▶ _Activity_: Find the line containing "n nach den allgemeinen Gesetzen". Reproduce it and every line after it up to the end of the records, exactly as written.

Transcribed page contents:

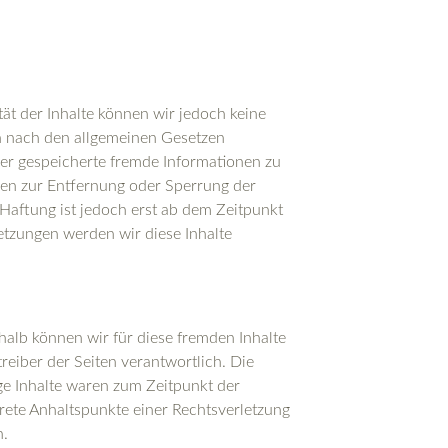
ität der Inhalte können wir jedoch keine
n nach den allgemeinen Gesetzen
oder gespeicherte fremde Informationen zu
gen zur Entfernung oder Sperrung der
Haftung ist jedoch erst ab dem Zeitpunkt
tzungen werden wir diese Inhalte
halb können wir für diese fremden Inhalte
reiber der Seiten verantwortlich. Die
ge Inhalte waren zum Zeitpunkt der
krete Anhaltspunkte einer Rechtsverletzung
n.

▶ _Completed task_:
n nach den allgemeinen Gesetzen
oder gespeicherte fremde Informationen zu
gen zur Entfernung oder Sperrung der
Haftung ist jedoch erst ab dem Zeitpunkt
tzungen werden wir diese Inhalte
halb können wir für diese fremden Inhalte
reiber der Seiten verantwortlich. Die
ge Inhalte waren zum Zeitpunkt der
krete Anhaltspunkte einer Rechtsverletzung
n.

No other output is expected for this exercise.